Second Norridge farmers market slated July 18
Axel Erkenswick (left) chops up parsley for the mushroom, cheese and parsley crepe from Penny Pastry as his brother Linus helps out at the Norridge Farmer's Market June 20. This was the first of five farmer's markets held at the Sieb Center Parking Lot. |
Updated: August 13, 2012 6:09AM
An opportunity to purchase farm-fresh goods brought people out in droves to Norridge’s inaugural farmers market in June.
The market attracted about 650 shoppers.
The market will return from 2-6 p.m. Wednesday in the parking lot just east of the Sieb Center, 7774 W. Irving Park Road.
“Many of the vendors sold out,” said Trustee Donald Gelsomino. “They were very happy.”
Among the vendors were Brunkow Cheese from Darlington, Wis., which featured cheddar cheese along with cheese curds and Finnish-style bread. Another vendor, Dennanne Honey, is an Elgin-based operation that not only offers honey but also beeswax candles and soap.
More vendors included River Valley Mushrooms of Burlington, Wis.; Algonquin-based KAP Farms, which promises to offer a plethora of fruits, vegetables, herbs and greens; and Chicago-based Crumb Bakery.
The village decided to hold its market on Wednesdays so as not to compete with other villages, Gelsomino explained.

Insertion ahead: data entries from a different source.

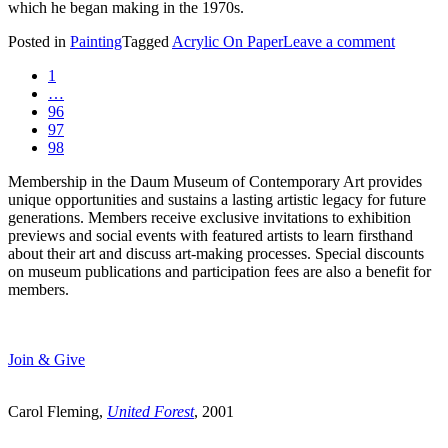
which he began making in the 1970s.
Posted in
Painting
Tagged
Acrylic On Paper
Leave a comment
1
…
96
97
98
Membership in the Daum Museum of Contemporary Art provides
unique opportunities and sustains a lasting artistic legacy for future
generations. Members receive exclusive invitations to exhibition
previews and social events with featured artists to learn firsthand
about their art and discuss art-making processes. Special discounts
on museum publications and participation fees are also a benefit for
members.
Join & Give
Carol Fleming,
United Forest
, 2001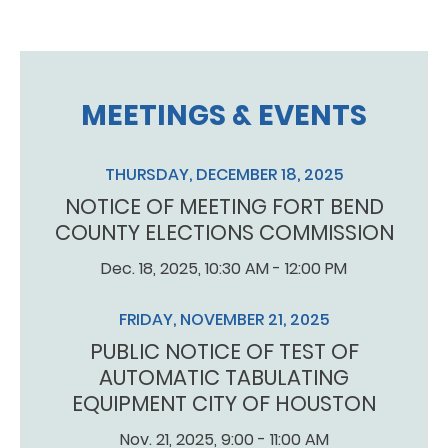
MEETINGS & EVENTS
THURSDAY, DECEMBER 18, 2025
NOTICE OF MEETING FORT BEND
COUNTY ELECTIONS COMMISSION
Dec. 18, 2025, 10:30 AM - 12:00 PM
FRIDAY, NOVEMBER 21, 2025
PUBLIC NOTICE OF TEST OF
AUTOMATIC TABULATING
EQUIPMENT CITY OF HOUSTON
Nov. 21, 2025, 9:00 - 11:00 AM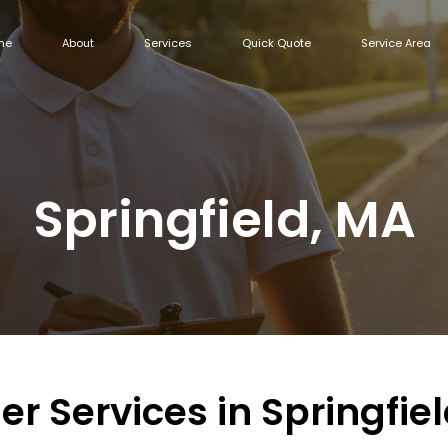
me
About
Services
Quick Quote
Service Area
Springfield, MA
er Services in Springfie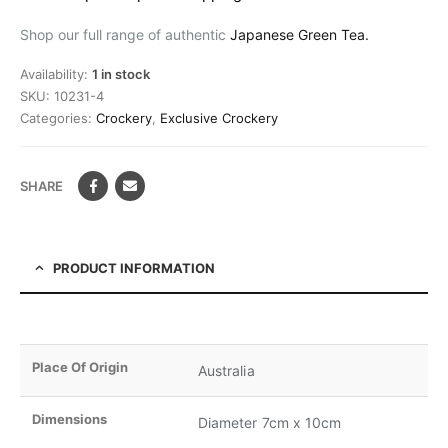
Shop our full range of authentic
Japanese Green Tea.
Availability:
1 in stock
SKU:
10231-4
Categories:
Crockery
,
Exclusive Crockery
SHARE
PRODUCT INFORMATION
Place Of Origin
Australia
Dimensions
Diameter 7cm x 10cm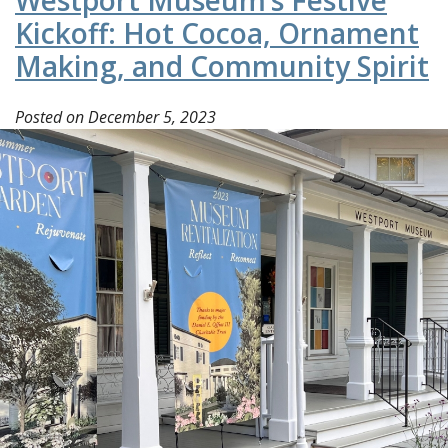
Westport Museum’s Festive
Kickoff: Hot Cocoa, Ornament
Making, and Community Spirit
Posted on
December 5, 2023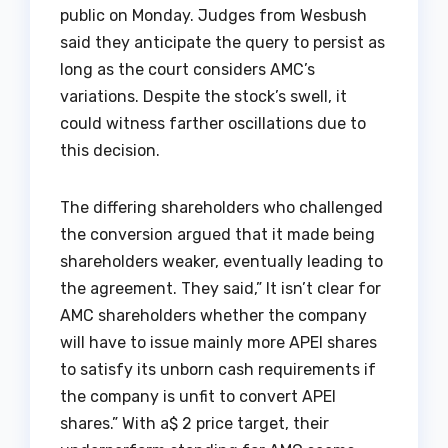
public on Monday. Judges from Wesbush
said they anticipate the query to persist as
long as the court considers AMC’s
variations. Despite the stock’s swell, it
could witness farther oscillations due to
this decision.
The differing shareholders who challenged
the conversion argued that it made being
shareholders weaker, eventually leading to
the agreement. They said,” It isn’t clear for
AMC shareholders whether the company
will have to issue mainly more APEI shares
to satisfy its unborn cash requirements if
the company is unfit to convert APEI
shares.” With a$ 2 price target, their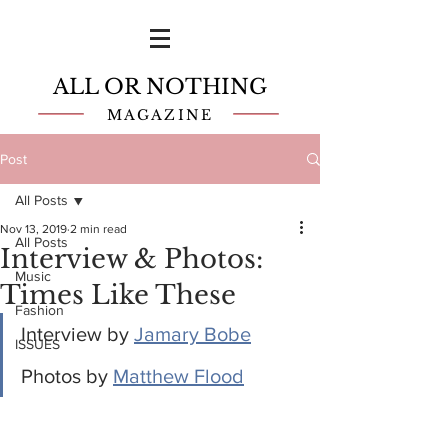
ALL OR NOTHING
MAGAZINE
Post
All Posts
Nov 13, 2019
2 min read
All Posts
Interview & Photos:
Music
Times Like These
Fashion
Interview by 
Jamary Bobe
ISSUES
Photos by 
Matthew Flood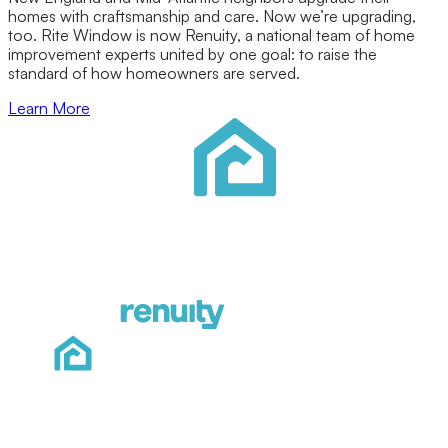
homes with craftsmanship and care. Now we’re upgrading,
too. Rite Window is now Renuity, a national team of home
improvement experts united by one goal: to raise the
standard of how homeowners are served.
Learn More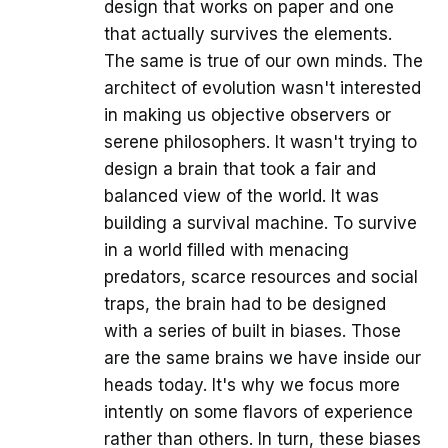
design that works on paper and one
that actually survives the elements.
The same is true of our own minds. The
architect of evolution wasn't interested
in making us objective observers or
serene philosophers. It wasn't trying to
design a brain that took a fair and
balanced view of the world. It was
building a survival machine. To survive
in a world filled with menacing
predators, scarce resources and social
traps, the brain had to be designed
with a series of built in biases. Those
are the same brains we have inside our
heads today. It's why we focus more
intently on some flavors of experience
rather than others. In turn, these biases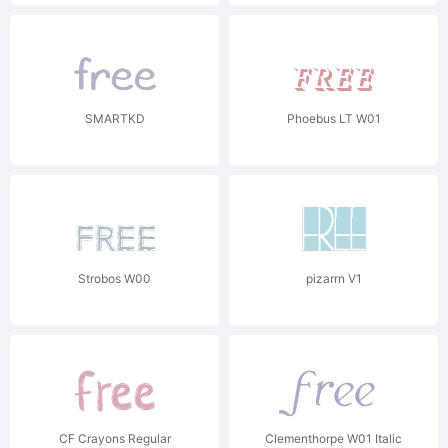
SMARTKD
Phoebus LT W01
Strobos W00
pizarrn V1
CF Crayons Regular
Clementhorpe W01 Italic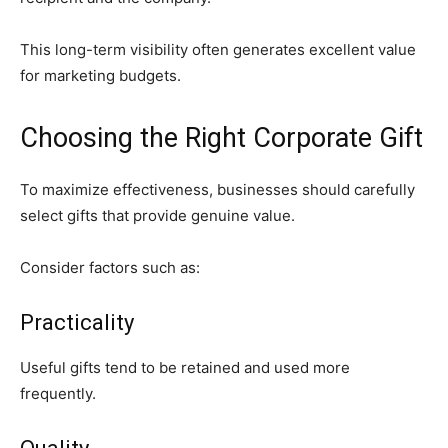
This long-term visibility often generates excellent value
for marketing budgets.
Choosing the Right Corporate Gift
To maximize effectiveness, businesses should carefully
select gifts that provide genuine value.
Consider factors such as:
Practicality
Useful gifts tend to be retained and used more
frequently.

“We did our research,” he said. “We went to farmers markets all over. This was a year in the works.”
The attention to detail seems to have paid off.
Area resident Barbara Gurga called the market “very nice.”

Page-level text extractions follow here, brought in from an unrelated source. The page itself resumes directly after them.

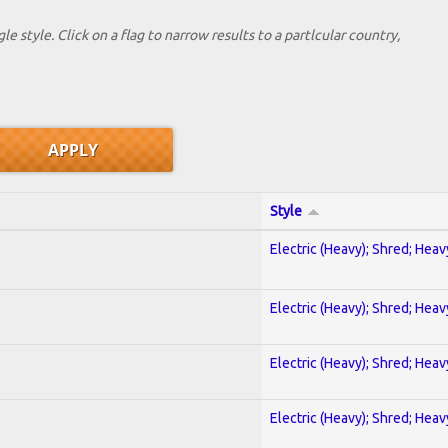
le style. Click on a flag to narrow results to a partlcular country,
Style
Electric (Heavy); Shred; Hea
Electric (Heavy); Shred; Hea
Electric (Heavy); Shred; Hea
Electric (Heavy); Shred; Hea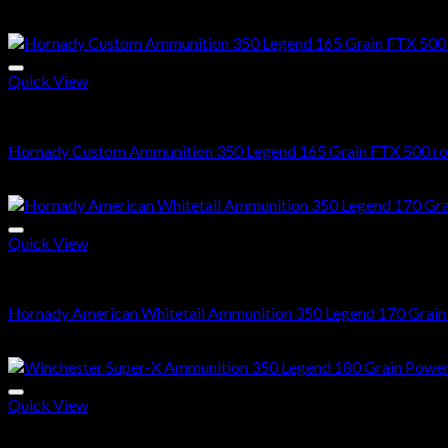
$
560.00
Quick View
350 Legend ammo
Hornady Custom Ammunition 350 Legend 165 Grain FTX 500 r
$
520.00
Quick View
350 Legend ammo
Hornady American Whitetail Ammunition 350 Legend 170 Grain I
$
560.00
Quick View
350 Legend ammo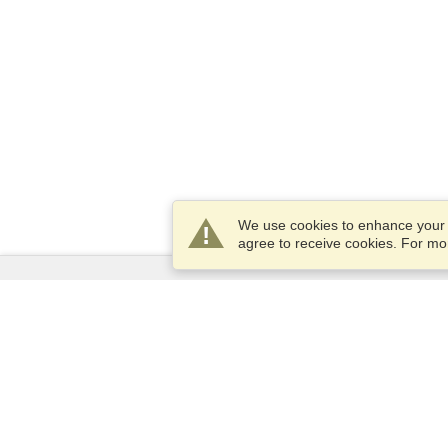
We use cookies to enhance your e
agree to receive cookies. For m
Services
Apply for a visa
Apply for Passport
Check visa requirements
Customs Information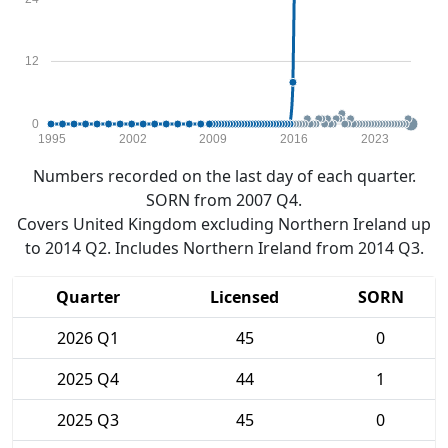
12
0
1995
2002
2009
2016
2023
Numbers recorded on the last day of each quarter.
SORN from 2007 Q4.
Covers United Kingdom excluding Northern Ireland up
to 2014 Q2. Includes Northern Ireland from 2014 Q3.
Quarter
Licensed
SORN
2026 Q1
45
0
2025 Q4
44
1
2025 Q3
45
0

“I liked everything here, especially the cheese and honey,” she said.
Trustees Jacqueline Gregorio and Ursula Kucharski said they were impressed with the freshness of the produce, noting their purchases lasted much longer than those same items bought at the grocery store.
Area resident Joanna Safinski said she was impressed with the village’s first effort, and looked forward to seeing the market expand.

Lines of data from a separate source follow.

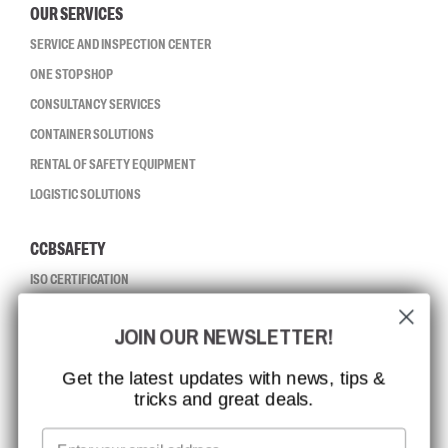
OUR SERVICES
SERVICE AND INSPECTION CENTER
ONE STOP SHOP
CONSULTANCY SERVICES
CONTAINER SOLUTIONS
RENTAL OF SAFETY EQUIPMENT
LOGISTIC SOLUTIONS
CCBSAFETY
ISO CERTIFICATION
GLOBAL REACH
JOIN OUR NEWSLETTER!
MISSION, VISION AND VALUES
CONTACT
Get the latest updates with news, tips &
tricks and great deals.
JOB AT CCBSAFETY
MEDIA
Email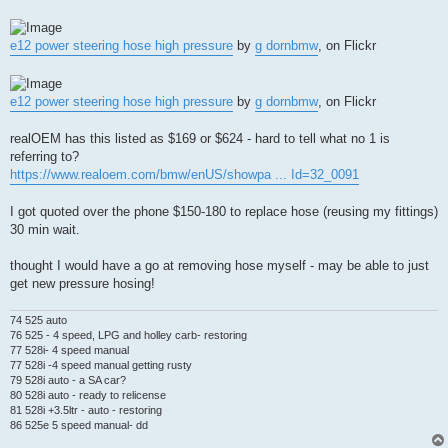
e12 power steering hose high pressure
by
g dornbmw
, on Flickr
e12 power steering hose high pressure
by
g dornbmw
, on Flickr
realOEM has this listed as $169 or $624 - hard to tell what no 1 is
referring to?
https://www.realoem.com/bmw/enUS/showpa ... Id=32_0091
I got quoted over the phone $150-180 to replace hose (reusing my fittings)
30 min wait.
thought I would have a go at removing hose myself - may be able to just
get new pressure hosing!
74 525 auto
76 525 - 4 speed, LPG and holley carb- restoring
77 528i- 4 speed manual
77 528i -4 speed manual getting rusty
79 528i auto - a SA car?
80 528i auto - ready to relicense
81 528i +3.5ltr - auto - restoring
86 525e 5 speed manual- dd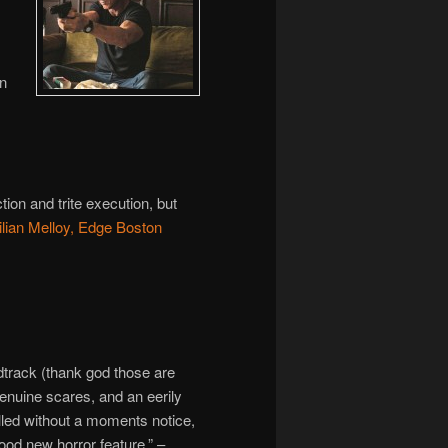
an
ion and trite execution, but
ilian Melloy, Edge Boston
track (thank god those are
nuine scares, and an eerily
led without a moments notice,
ood new horror feature.” –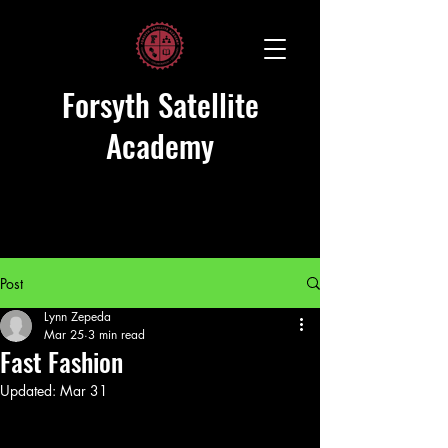
Forsyth Satellite
Academy
Post
Lynn Zepeda
Mar 25
3 min read
Fast Fashion
Updated:
Mar 31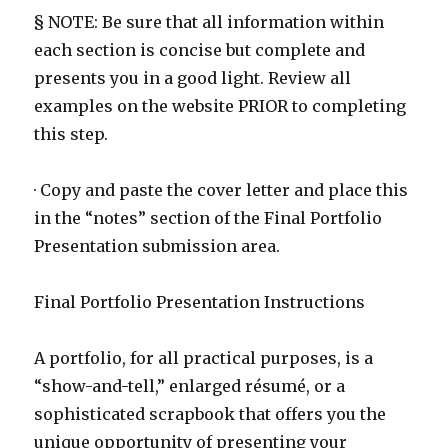
§ NOTE: Be sure that all information within
each section is concise but complete and
presents you in a good light. Review all
examples on the website PRIOR to completing
this step.
· Copy and paste the cover letter and place this
in the “notes” section of the Final Portfolio
Presentation submission area.
Final Portfolio Presentation Instructions
A portfolio, for all practical purposes, is a
“show-and-tell,” enlarged résumé, or a
sophisticated scrapbook that offers you the
unique opportunity of presenting your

“I came out to see what they had,” she said. “This was a very good start. I hope in the future, it gets larger.”
Safinski may be onto something.
Gelsomino said at least two more vendors have signed up for this month’s market, one of which will feature fruit, jellies, jams and preserves.
The market also is community-minded, Gelsomino noted.
“Space is available for local organizations wanting to promote their programs,” he said.
Norridge residents Kate Tomiszewski and Mary O’Connor, who chipped in on a booth to sell a variety of items including jewelry, toys and spices, said they were amazed at the initial turnout.
“We like to partner up at these events so one of us can go look around while the other mans the stand,” Tomiszewski said. “But we were so busy, neither one of us had the time.”